Dataset entries
=====
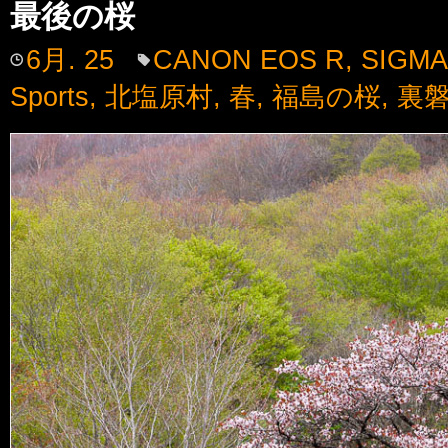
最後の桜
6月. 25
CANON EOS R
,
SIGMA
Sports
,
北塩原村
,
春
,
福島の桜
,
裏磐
=====
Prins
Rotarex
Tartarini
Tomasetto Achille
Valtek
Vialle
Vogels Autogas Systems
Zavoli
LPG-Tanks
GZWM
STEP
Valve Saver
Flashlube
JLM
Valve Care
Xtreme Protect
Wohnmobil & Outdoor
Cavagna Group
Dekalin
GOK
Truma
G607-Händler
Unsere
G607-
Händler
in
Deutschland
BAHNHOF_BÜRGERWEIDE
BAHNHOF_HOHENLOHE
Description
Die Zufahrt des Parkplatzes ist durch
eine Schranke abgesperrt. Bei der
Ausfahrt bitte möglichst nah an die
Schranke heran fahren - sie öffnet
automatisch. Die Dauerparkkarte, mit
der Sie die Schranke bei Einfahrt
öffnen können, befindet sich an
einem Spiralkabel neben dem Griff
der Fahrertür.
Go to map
=====
Report all lines above with "Schranke".

*Response for this exercise:*
eine Schranke abgesperrt. Bei der
Schranke heran fahren - sie öffnet
der Sie die Schranke bei Einfahrt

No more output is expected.